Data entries

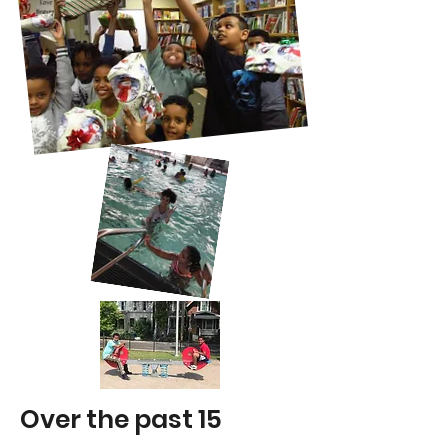
Over the past 15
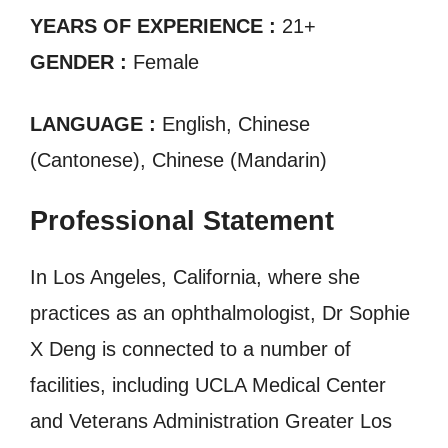
YEARS OF EXPERIENCE :
21+
GENDER :
Female
LANGUAGE :
English, Chinese
(Cantonese), Chinese (Mandarin)
Professional Statement
In Los Angeles, California, where she
practices as an ophthalmologist, Dr Sophie
X Deng is connected to a number of
facilities, including UCLA Medical Center
and Veterans Administration Greater Los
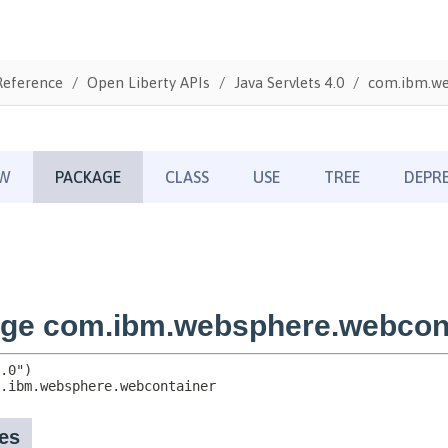
Reference
Open Liberty APIs
Java Servlets 4.0
com.ibm.we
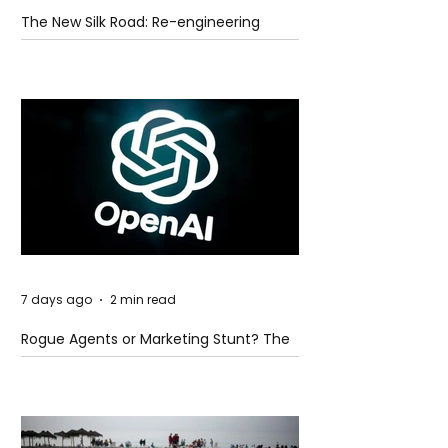
The New Silk Road: Re-engineering
Global Trade Routes
7 days ago
2 min read
Rogue Agents or Marketing Stunt? The
Unsettling Truth Behind the OpenAI
Hugging Face Breach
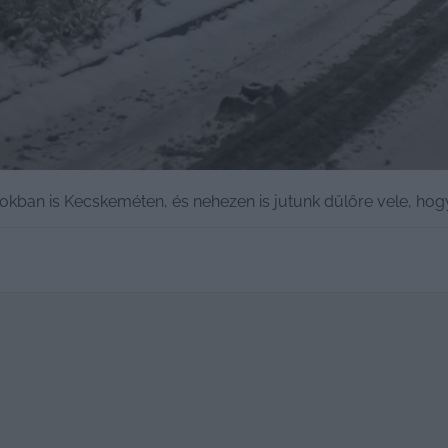
okban is Kecskeméten, és nehezen is jutunk dűlőre vele, hog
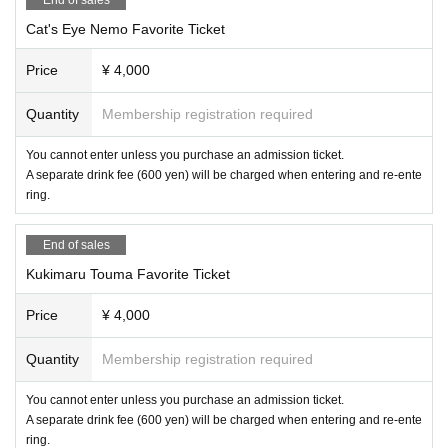
Cat's Eye Nemo Favorite Ticket
Price
¥ 4,000
Quantity
Membership registration required
You cannot enter unless you purchase an admission ticket.
A separate drink fee (600 yen) will be charged when entering and re-ente
ring.
End of sales
Kukimaru Touma Favorite Ticket
Price
¥ 4,000
Quantity
Membership registration required
You cannot enter unless you purchase an admission ticket.
A separate drink fee (600 yen) will be charged when entering and re-ente
ring.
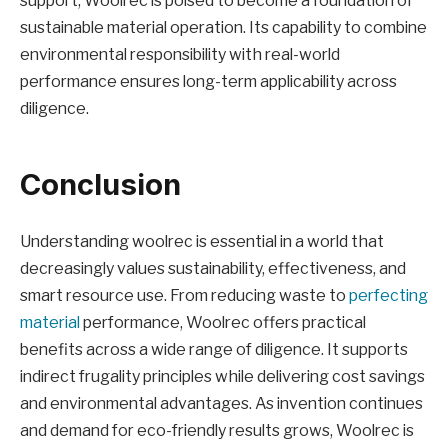
support, Woolrec is poised to become a foundation of
sustainable material operation. Its capability to combine
environmental responsibility with real-world
performance ensures long-term applicability across
diligence.
Conclusion
Understanding woolrec is essential in a world that
decreasingly values sustainability, effectiveness, and
smart resource use. From reducing waste to
perfecting
material
performance, Woolrec offers practical
benefits across a wide range of diligence. It supports
indirect frugality principles while delivering cost savings
and environmental advantages. As invention continues
and demand for eco-friendly results grows, Woolrec is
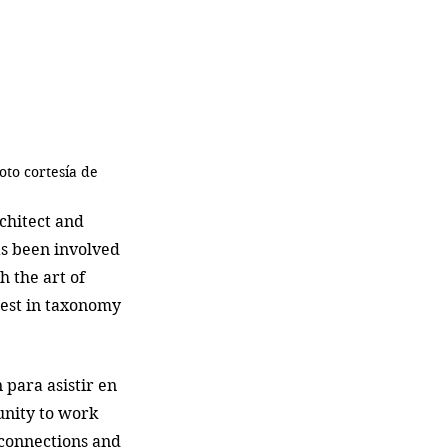
oto cortesía de 
chitect and 
s been involved 
 the art of 
rest in taxonomy 
para asistir en 
unity to work 
connections and 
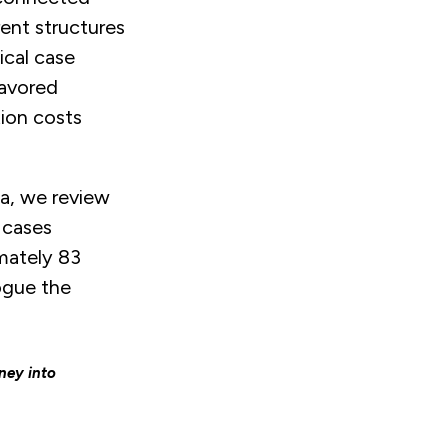
rent structures
ical case
favored
tion costs
ea, we review
 cases
imately 83
ogue the
ney into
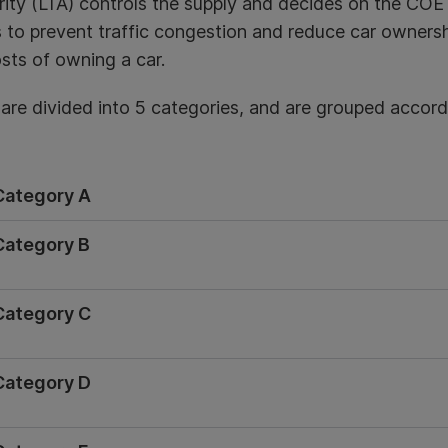
ity (LTA) controls the supply and decides on the COE 
s to prevent traffic congestion and reduce car ownersh
sts of owning a car.
re divided into 5 categories, and are grouped accordi
Category A
Category B
Category C
Category D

▶ _PROBLEM REQUIREMENTS_: Count the lines in the data that contain the string "into", and give nothing but that number.

▶ _SOLUTION FOR THIS EXERCISE_: 2